Korman also recounted how playing frisbee and ultimately, the TRON community gave him a place to apply himself and “come out stronger.” He shared how as a “smaller guy and not the fastest, constantly throughout my career, I’ve not been given the spots I’ve wanted. I was told I’m not good enough.” This gave him the desire to, as he put it, “put my head down and work hard.”
The student leaders of TRON desire to create a community where members can not only push themselves to play frisbee better, but also where, according to Korman, “they can become the best versions of themselves.” Becoming your best self often requires a lot of humility. Kaufman referred to humility on the field as “the spirit of the game.” He said that “since there are no refs, there is a huge focus on being a spirited player. The point of it is to avoid cutthroat gamesmanship.”
In 1978, Mike Banks ’79 told the Boston Globe that Ultimate Frisbee is the “purest sport.” 40 years later, Lay further described this systemic opportunity of displaying humility, as “calling fouls, but also calling them on yourself too.”
Despite their team’s talent on the field, Kaufman, Korman and Singer — all captains or administrators of TRON — emphasized the critical role their coaches play. The expertise their coaches bring to the field comes from playing among the best club teams in the surrounding area.
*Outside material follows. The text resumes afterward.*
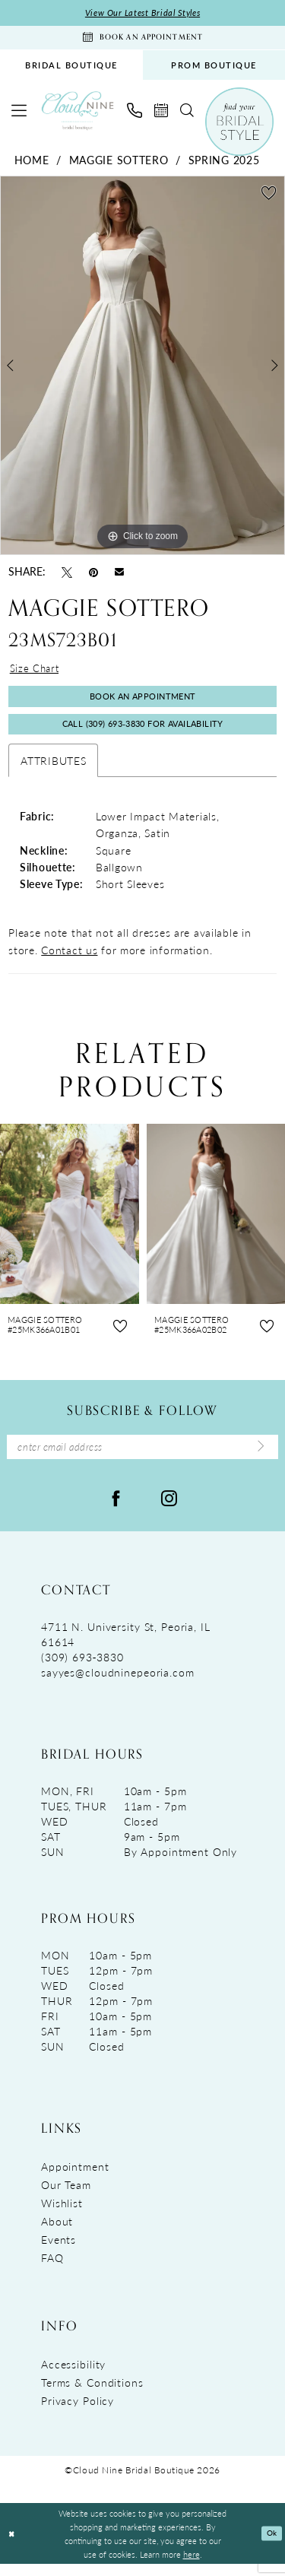 This screenshot has width=285, height=2576. I want to click on [Phone Us: (309)693-3830], so click(134, 114).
Singer also pointed out that Derek Jenesky, Brandeis’ Club Sports Coordinator has been a huge resource for the team. “He’s actively helping us make things happen,” Singer said. “It really feels like he’s on our side.”
All members of TRON — whether they be coaches or team members, alumni or current students or A Side or B Side players — stand united in their desire to be their best selves both on and off the field, living life with humility.
Although TRON members usually have one another’s backs, they are currently preoccupied watching their own backs. “People look at me strange because I’m flossing,” Singer said. “But you know, I don’t really want to die today.”